(What is being asked): Write out, as an exact transcription, the line that has "is (1231, 2576)." and each line after it through the end of the data below.

——

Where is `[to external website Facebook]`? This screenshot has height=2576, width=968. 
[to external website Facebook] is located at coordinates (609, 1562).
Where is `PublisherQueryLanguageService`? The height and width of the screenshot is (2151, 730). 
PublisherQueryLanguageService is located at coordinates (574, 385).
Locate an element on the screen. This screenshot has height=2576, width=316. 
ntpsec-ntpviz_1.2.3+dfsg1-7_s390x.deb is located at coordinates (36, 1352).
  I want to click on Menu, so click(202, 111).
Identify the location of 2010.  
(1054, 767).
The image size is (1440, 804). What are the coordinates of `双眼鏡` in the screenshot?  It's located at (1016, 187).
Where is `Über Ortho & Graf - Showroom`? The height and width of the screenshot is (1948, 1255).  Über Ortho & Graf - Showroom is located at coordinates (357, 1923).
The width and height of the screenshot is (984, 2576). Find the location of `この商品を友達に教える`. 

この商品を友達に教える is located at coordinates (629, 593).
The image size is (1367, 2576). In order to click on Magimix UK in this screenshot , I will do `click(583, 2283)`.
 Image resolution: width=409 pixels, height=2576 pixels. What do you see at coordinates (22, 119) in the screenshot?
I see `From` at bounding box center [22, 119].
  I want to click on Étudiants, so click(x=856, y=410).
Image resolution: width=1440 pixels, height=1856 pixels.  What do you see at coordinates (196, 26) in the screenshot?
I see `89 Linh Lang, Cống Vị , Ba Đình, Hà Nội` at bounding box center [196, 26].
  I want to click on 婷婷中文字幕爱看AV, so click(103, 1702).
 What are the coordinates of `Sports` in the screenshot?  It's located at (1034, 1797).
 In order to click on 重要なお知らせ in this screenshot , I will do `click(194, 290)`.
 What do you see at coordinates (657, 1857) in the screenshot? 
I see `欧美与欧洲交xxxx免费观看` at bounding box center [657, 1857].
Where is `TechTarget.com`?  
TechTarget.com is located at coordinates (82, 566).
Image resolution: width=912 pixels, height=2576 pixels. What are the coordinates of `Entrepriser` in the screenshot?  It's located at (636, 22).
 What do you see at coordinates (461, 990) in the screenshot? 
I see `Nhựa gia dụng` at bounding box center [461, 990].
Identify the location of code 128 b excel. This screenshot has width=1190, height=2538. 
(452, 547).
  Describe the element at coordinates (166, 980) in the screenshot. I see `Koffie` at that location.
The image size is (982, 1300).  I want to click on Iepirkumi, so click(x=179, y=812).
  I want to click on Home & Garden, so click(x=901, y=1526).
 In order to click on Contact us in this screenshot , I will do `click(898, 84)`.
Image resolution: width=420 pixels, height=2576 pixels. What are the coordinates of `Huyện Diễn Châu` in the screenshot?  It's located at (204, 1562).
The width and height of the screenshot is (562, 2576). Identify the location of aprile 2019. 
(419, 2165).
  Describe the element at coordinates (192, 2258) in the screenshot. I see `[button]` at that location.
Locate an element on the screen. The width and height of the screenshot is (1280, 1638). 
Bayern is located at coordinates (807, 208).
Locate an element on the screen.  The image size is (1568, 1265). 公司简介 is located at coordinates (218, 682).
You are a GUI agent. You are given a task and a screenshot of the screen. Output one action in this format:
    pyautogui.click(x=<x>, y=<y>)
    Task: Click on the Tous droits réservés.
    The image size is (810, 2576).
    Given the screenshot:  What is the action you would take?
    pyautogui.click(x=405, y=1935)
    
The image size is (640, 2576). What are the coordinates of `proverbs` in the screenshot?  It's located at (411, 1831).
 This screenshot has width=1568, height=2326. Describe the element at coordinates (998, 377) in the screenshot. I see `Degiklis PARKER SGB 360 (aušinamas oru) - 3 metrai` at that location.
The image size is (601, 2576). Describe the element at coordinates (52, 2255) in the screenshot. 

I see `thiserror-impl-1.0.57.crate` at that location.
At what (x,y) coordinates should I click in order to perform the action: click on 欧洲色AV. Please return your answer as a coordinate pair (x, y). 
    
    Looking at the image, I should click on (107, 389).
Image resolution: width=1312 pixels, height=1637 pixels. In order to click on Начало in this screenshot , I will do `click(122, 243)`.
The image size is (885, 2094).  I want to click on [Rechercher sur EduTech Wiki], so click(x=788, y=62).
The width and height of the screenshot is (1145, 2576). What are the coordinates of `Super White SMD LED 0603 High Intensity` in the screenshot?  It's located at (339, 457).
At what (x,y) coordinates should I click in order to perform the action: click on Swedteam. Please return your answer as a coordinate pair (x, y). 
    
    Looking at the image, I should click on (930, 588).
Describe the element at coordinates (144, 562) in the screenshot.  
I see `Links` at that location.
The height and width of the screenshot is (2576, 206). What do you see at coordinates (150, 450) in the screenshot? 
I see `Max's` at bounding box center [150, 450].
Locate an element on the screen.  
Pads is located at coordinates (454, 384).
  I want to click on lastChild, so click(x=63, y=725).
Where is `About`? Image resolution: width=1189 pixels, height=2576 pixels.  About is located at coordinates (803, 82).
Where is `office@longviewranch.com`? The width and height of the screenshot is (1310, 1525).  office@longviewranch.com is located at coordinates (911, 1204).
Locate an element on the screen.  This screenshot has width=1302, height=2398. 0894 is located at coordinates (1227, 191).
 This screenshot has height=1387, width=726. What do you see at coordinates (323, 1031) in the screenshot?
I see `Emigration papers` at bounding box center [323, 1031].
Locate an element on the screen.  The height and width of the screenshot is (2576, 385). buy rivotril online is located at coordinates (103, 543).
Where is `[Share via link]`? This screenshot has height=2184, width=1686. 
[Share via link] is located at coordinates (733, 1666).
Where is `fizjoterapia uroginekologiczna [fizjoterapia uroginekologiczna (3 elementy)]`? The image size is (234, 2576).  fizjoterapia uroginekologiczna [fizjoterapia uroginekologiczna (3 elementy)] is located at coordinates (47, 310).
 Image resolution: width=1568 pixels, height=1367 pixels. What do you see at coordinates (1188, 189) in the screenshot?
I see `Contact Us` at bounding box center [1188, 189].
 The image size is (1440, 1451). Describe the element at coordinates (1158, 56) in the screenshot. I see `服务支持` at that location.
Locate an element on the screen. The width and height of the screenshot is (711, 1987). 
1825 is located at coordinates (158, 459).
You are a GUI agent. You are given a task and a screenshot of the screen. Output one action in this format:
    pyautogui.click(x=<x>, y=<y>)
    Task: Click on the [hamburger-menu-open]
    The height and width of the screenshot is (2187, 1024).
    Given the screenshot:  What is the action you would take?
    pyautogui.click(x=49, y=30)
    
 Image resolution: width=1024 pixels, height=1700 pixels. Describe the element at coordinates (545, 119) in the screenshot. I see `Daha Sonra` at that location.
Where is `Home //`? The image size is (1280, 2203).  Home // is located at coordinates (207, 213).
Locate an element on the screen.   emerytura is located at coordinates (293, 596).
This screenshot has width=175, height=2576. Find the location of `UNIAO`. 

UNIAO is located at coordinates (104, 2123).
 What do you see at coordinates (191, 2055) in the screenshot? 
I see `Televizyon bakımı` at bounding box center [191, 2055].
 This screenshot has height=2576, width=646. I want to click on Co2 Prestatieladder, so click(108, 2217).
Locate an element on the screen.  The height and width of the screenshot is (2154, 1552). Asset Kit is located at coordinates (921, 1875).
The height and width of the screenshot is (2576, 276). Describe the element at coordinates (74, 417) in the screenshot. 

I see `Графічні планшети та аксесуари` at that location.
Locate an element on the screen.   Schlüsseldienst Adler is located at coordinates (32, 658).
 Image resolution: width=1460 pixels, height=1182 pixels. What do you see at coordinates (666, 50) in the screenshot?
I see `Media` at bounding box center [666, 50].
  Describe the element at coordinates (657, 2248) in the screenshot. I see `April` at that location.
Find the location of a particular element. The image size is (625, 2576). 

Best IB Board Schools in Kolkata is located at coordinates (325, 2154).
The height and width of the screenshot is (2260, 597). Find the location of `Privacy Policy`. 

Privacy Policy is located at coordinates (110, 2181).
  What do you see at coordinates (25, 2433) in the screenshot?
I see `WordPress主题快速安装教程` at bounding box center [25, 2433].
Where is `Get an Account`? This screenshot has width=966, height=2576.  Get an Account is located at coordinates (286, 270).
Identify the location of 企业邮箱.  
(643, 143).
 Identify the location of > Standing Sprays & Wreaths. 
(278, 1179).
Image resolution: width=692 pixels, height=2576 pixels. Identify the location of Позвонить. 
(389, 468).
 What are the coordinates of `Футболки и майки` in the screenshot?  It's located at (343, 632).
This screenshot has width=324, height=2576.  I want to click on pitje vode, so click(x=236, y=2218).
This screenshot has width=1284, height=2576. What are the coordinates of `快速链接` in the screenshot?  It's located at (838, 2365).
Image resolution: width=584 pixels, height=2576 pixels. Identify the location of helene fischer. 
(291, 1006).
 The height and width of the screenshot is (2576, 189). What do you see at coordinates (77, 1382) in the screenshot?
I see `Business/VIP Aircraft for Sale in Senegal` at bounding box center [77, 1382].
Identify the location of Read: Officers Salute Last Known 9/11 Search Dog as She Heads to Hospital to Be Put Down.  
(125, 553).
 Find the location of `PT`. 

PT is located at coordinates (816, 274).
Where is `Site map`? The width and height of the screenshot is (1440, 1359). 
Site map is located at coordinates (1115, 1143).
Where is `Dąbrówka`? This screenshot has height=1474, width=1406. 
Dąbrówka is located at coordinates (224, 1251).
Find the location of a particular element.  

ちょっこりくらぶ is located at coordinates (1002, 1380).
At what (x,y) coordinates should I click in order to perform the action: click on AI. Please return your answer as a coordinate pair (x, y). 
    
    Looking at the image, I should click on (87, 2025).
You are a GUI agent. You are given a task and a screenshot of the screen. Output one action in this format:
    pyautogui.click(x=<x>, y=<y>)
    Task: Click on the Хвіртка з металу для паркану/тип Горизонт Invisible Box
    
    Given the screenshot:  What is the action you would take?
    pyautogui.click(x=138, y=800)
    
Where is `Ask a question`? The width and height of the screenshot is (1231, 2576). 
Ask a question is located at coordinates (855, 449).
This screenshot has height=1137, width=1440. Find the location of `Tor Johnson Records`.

——

(Response):
Where is `Ask a question`? The width and height of the screenshot is (1231, 2576). 
Ask a question is located at coordinates (855, 449).
This screenshot has height=1137, width=1440. Find the location of `Tor Johnson Records`.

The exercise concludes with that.